The graph above shows the color balance of the PT-AE700U as a function of IRE level using the corrected color balance at IRE 70. The PT-AE700U has excellent grayscale tracking over almost the entire IRE range, but with a shift to the blue at IRE 0 (black). Slightly blue blacks were also perceptible to the eye, although not a real problem. These measurements were done using the Accupel generator and with the Natural picture mode, Dynamic Iris off, and the lamp in the Low mode. Very similar results were obtained using the Avia test disk as a source for the IRE windows. The measured IRE 100/IRE 0 contrast ratio in this mode was 400:1.

In the Natural picture mode, an IRE 100 window measured 9.7 ftL at my 102” diagonal screen giving an ANSI lumens rating of 306. With the Lamp in the high mode, the light level at the screen rose to 11.3 ftL or 360 ANSI lumens. With the Dynamic Iris turned on, the reading at IRE 0 dropped a factor of 2, suggesting that in this mode the Dynamic Contrast ratio was approximately 800:1.

Clearly, all these measurements suggested performance well below specification, so I decided to explore other modes of operation. I had noticed earlier in my quick survey of the various picture modes, that the Normal mode seemed much brighter, but with overblown colors. Upon exploring the Normal mode further, I found that the color could be corrected by lowering the Color control to –9, and adjusting the Tint to +2. Brightness went to +8 and Contrast to –4.

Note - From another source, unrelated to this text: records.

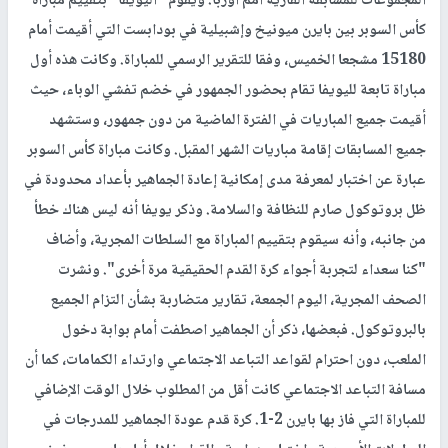
المجموعات للمسابقة القارية أمم أوربا. ويقوم "اليويفا" بتقييم مباراة
كأس السوبر بين بايرن ميونيخ وإشبيلية في بودابست التي أقيمت أمام
15180 مشجعا الخميس، وفقا للتقرير الرسمي للمباراة. وكانت هذه أول
مباراة تابعة لليويفا تقام بحضور الجمهور في خضم تفشي الوباء، حيث
أقيمت جميع المباريات في الفترة الماضية من دون جمهور، وستشهد
جميع المسابقات إقامة مباريات الشهر المقبل. وكانت مباراة كأس السوبر
عبارة عن اختبار لمعرفة مدى إمكانية إعادة الجماهير بأعداد محدودة في
ظل بروتوكول صارم للنظافة والسلامة. وذكر يويفا أنه ليس هناك خطأ
من جانبه، وأنه سيقوم بتقييم المباراة مع السلطات المجرية، وأضاف
"كنا سعداء لتجربة أجواء كرة القدم الحقيقية مرة أخرى". ونشرت
الصحف المجرية، اليوم الجمعة، تقارير متضاربة بشأن التزام الجميع
بالبروتوكول. فبعضها، ذكر أن الجماهير اصطفت أمام بوابة دخول
الملعب، دون احترام لقواعد التباعد الاجتماعي وارتداء الكمامات، كما أن
مسافة التباعد الاجتماعي كانت أقل من المطلوب خلال الوقت الإضافي
للمباراة التي فاز بها بايرن 2-1. كرة قدم عودة الجماهير للمدرجات في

In the Normal mode, grayscale tracking remained excellent, as can be seen in the graph above, but now the contrast ratio, climbed to 560:1 with the Dynamic Iris off, and the black level fell a factor of 3 when the iris control was activated, suggesting a Dynamic Contrast ratio of 1665:1. In the Normal picture mode, the light level at the screen was 22.8 ftL (IRE 100 full field) suggesting a light output from the projector of 720 ANSI lumens in the low lamp mode. If an IRE 100 window was displayed however, with the IRIS control on, the light level at the screen dropped by almost a factor of 2. This will be discussed in some detail below.